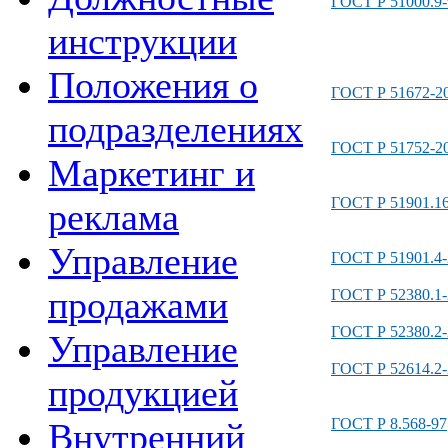
ГОСТ Р 51000.9-
инструкции
Положения о
ГОСТ Р 51672-2
подразделениях
ГОСТ Р 51752-2
Маркетинг и
ГОСТ Р 51901.16
реклама
Управление
ГОСТ Р 51901.4-
продажами
ГОСТ Р 52380.1-
ГОСТ Р 52380.2-
Управление
ГОСТ Р 52614.2-
продукцией
ГОСТ Р 8.568-97
Внутренний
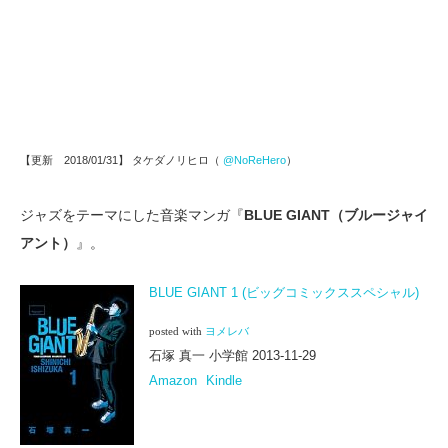
【更新 2018/01/31】
タケダノリヒロ（
@NoReHero
）
ジャズをテーマにした音楽マンガ『
BLUE GIANT（ブルージャイ
アント）
』。
BLUE GIANT 1 (ビッグコミックススペシャル)
posted with
ヨメレバ
石塚 真一 小学館 2013-11-29
Amazon
Kindle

_Required work:_
Without including any picture, print all of the entries above exactly.

_Output of the task:_
ГОСТ Р 51000.9-
инструкции
Положения о
ГОСТ Р 51672-2
подразделениях
ГОСТ Р 51752-2
Маркетинг и
ГОСТ Р 51901.16
реклама
Управление
ГОСТ Р 51901.4-
продажами
ГОСТ Р 52380.1-
ГОСТ Р 52380.2-
Управление
ГОСТ Р 52614.2-
продукцией
ГОСТ Р 8.568-97
Внутренний
【更新 2018/01/31】
タケダノリヒロ（
@NoReHero
）
ジャズをテーマにした音楽マンガ『
BLUE GIANT（ブルージャイ
アント）
』。
BLUE GIANT 1 (ビッグコミックススペシャル)
posted with
ヨメレバ
石塚 真一 小学館 2013-11-29
Amazon
Kindle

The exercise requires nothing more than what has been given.